悩みをもつ中学生から、おとなが話を聞くのはけっこう難しいものです。ふつう中学生ぐらいの思春期の子が、たとえ親に対してもスラスラと自分の困りごとや悩みなどを話すことはありません。

でも、様子や表情をみれば、明らかに元気がない、顔つきが明るくない。親としては心配になるのは当然です。そこで「どうしたの?」と聞いても、「別に・・・」としか答えません。このようなとき、親はどのようにわが子と話せばいいのでしょうか。

思春期の子どもは、話したくなると自分から話すので、話すまで待つのがポイントです。

おとなに助けてほしいけれど、自分一人でやりたい。このような矛盾を抱えているのが思春期の子どもの胸の内です。同様に、悩みごとを聞いてほしいけれど、相談はしたくない。
このような相反する気持ちを両方もっています。

こんなとき、なんとかして聞き出そうとして・・・
「どうしたの?」
「なにかあったんだろう」
「だまっていたら、わからんやないか」とやつぎばやに聞き出そうとすると、子どもは開き始めていた扉を閉ざしてしまいます。

悩んでいる子は、責められていると感じ、「自分が悪いの? 困っているのはわたしなのに・・・」と思ってしまうのです。

「なにもないと言ってるやろ」「ほっておいてくれ!」といって、自分の部屋にこもってしまいます。

そこで、おとなは「いつでも聞くよ。話したくなったらいつでもおいで」という態度で構えておくことが大切になります。そうすると、子どもはタイミングをみて、話し始めてくれます。

といって、本人から「あのね。話があるんやけど・・・」とわざわざおとなのところにやってきて、相談してくることはあまりありません。

ですから親子でいっしょにいる時間をもつなど条件づくり・環境づくりは必要です。いっしょにいなければ、話す気持ちになっても、相手が目の前にいないのですから、話のしようがありません。

テレビをいっしょに観ていて、そのドラマについてとりとめのない話をしていたりするうちに、
「わたし、もう学校がイヤや」と突然言い始めます。

このとき、親は全力を傾けてわが子の話を聴きます。「やっと話し出した!」とは感じながらも、子どもが最後まで話し終えるまで意見をはさみません。

子どもが自分の内に溜めていた思いを全部吐き出すことができるまで聴くのです。

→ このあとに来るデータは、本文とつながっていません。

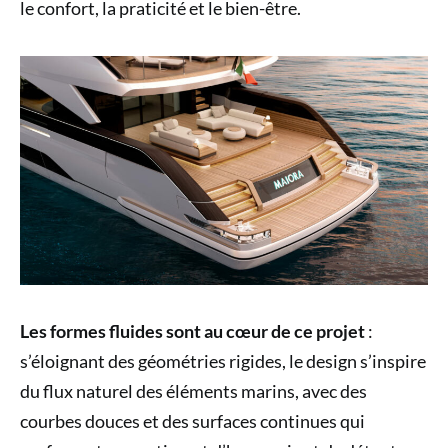
le confort, la praticité et le bien-être.
Les formes fluides sont au cœur de ce projet
:
s’éloignant des géométries rigides, le design s’inspire
du flux naturel des éléments marins, avec des
courbes douces et des surfaces continues qui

全部話すことで、子どもの心には安堵感が生まれます。

全部話さないうちに、
「それはこうしたらいい」
「そういう時にはちゃんと自分の意見を言わなければ」
というようなアドバイスを言われても、子どもの聴いてほしいという思いに応えることはできません。

そのようなアドバイスは、現状がダメといっているのと同じだからです。今がダメだから「こうしなさい」が生まれるのです。

昨年ヒットした『アナと雪の女王』の「Let It Go~ありのままで~」の「ありのままでいい」というのは、その子を変えるために「こうすれば」とアドバイスをするのではなく、「今のあなたの悩みをすべて受けとめたよ。いまのあなたでいいからね」という、相手を受容するメッセージなのです。

おとなから「うん、うん」や「あー、そうなの」というつなぎの言葉をはさみながら、ひととおり子どもが話し終えたとき、はじめて「それで、そのときどうしたん?」と続けると、子どもの口は重いかもしれませんが、「それで・・・」と、また話を続けてくれます。

おそらく子どもは「こうしたら」がほしいのではなく、ただ聴いてほしいだけの場合が多いのです。

ですから、おとなができるもっとも大きな支えは、「ただじっと聴くこと」なのです。

そして、話を聴き終えた最後に、おとなは告げるのです。

「そんなたいへんな気持ちでいたんや」
「よー言ってくれた。お母さん(お父さん)は、いつでもおまえの味方やからな」

このような寄り添いの言葉を出すことで、子どもは前を向き、歩いていけます。この言葉はすべてを聴いてわかってくれた人が言うものだからこそ、子どもの心にしっかりと届き、しみ込んでいくのです。